For a restructuring plan to be approved by the court, the following conditions must be satisfied:

 

  • The company must be able to be wound up under the Insolvency Act 1986.

 

  • The company is in financial difficulty that is affecting or will affect its ability to carry on business as a going concern.

 

  • There must be compromise or arrangement proposed between the company and its creditors (or a class of them). The purpose of that compromise or arrangement must be to eliminate, reduce, prevent or mitigate the effect of the company’s financial difficulties.

 

  • The company itself must consent to and agree to enter into the relevant compromise or arrangement.

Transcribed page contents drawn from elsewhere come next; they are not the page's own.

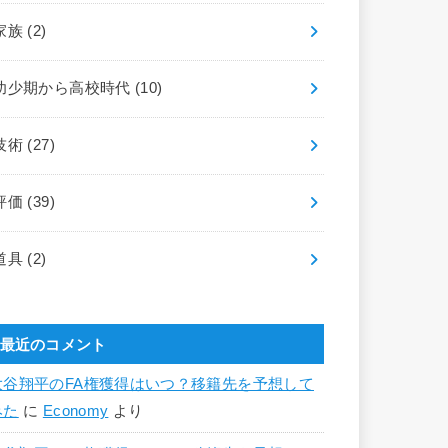
家族
(2)
幼少期から高校時代
(10)
技術
(27)
評価
(39)
道具
(2)
最近のコメント
大谷翔平のFA権獲得はいつ？移籍先を予想して
みた
に
Economy
より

The company’s (i) directors, (ii) shareholders, (iii) administrator, or (iv) liquidator, may apply to court in respect of a proposed restructuring plan. The applicant must prepare a suitable plan and, in doing so, they will need the input of various advisors, such as lawyers and accountants to ensure that any plan is feasible and in the best interests of the creditors as a whole. It is important to balance the interests of all stakeholders when making the plan.

 

Once a plan has been decided, an application must be made to court for directions to summon a meeting of creditors (or a class of creditors) for the purpose of considering the plan. There are various considerations that must be taken into account at this stage, including notice periods and whether any other proceedings need to be stayed.

 

Once the initial directions order has been granted, the applicant will need to give notice to the company’s stakeholders and convene meetings of creditors and members as necessary. For the purpose of determining who will need to attend a meeting, consideration should be given to all parties who have a “genuine economic interest” in the company.   

 

Once the plan has been approved with the requisite majorities, a further court hearing must be convened so that the court may sanction the plan. The court’s decision is entirely at its discretion and the court may refuse to grant sanction, notwithstanding the consents secured by the applicant.

 

If the court sanctions the plan, it will be binding on all creditors and members once notice has been given to Companies House.

As set out above, various steps must be carried out before a restructuring plan can be implemented. The law on restructuring plans is continuing to develop with prospective plans increasingly coming before court.